Eliko offers a precise indoor positioning system as well as applications. While it fundamentally provides location information on tracked objects, we can expand the system with more insights. Additionally, we can define paths and movement patterns, estimate speed and measure the duration of events and processes. The data enables us to build applications and analyse and solve problems in various industrial settings. For example, we can optimise the locations of assets, paths or layouts. All of this requires data analysis and knowledge of the details of the underlying processes.
Machine learning algorithms can be applied to improve RTLS performance and accuracy
Challenge: When you use RTLS technology in an empty room, it is easy to measure the correct location coordinates. In the real world, however, there are often obstructions in the tracking area. Walls, people, machines and other assets have an effect on the accuracy of the location coordinates.
Solution: We can use machine learning algorithms to improve the reliability and accuracy of the measurements. By collecting data we can train algorithms to detect and classify different LOS (line-of-sight) and non-LOS situations. This allows us to discard, weigh or even correct measurements according to the classification. As a result, in complex environments where line-of-sight (LOS) measurements are not always possible, the machine learning algorithm mitigates inaccurate measurements and, therefore, improves system performance.
Optimising manufacturing processes by matching patterns and predicting behaviour
Challenge: One of the main ideas behind Industry 4.0 is to be more flexible and efficient in manufacturing. This requires knowledge of the details of the underlying processes. Therefore, there are processes which need real-time tracking to provide accurate data to decision-makers. However, it is a challenge to analyse and read the collected data for decision-making.
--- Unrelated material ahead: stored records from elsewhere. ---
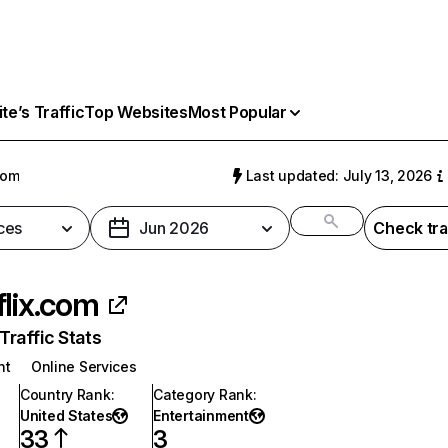
e’s Traffic
Top Websites
Most Popular
com
Last updated: July 13, 2026
ces
Jun 2026
Check tra
flix.com
raffic Stats
nt
Online Services
Country Rank
:
Category Rank
:
United States
Entertainment
33
3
Solution: Based on the location data the system generates, we can train machine-learning algorithms to match patterns and predict behaviours. Thus, the second application is on the data side. For example, by analysing the paths and frequency of accessing manufacturing materials, the system can (in real time) suggest optimal locations for storing them in manufacturing or the warehouse. This would help manufacturing workers reduce the time they spend on finding and accessing a specific material roll or pallet.
In conclusion, coordinate error corrections on the one hand and output data analysis on the other are the two main reasons machine learning is beneficial in an indoor location system. With the help of these machine learning algorithms, it is possible to give an important boost to manufacturing efficiencies in Industry 4.0.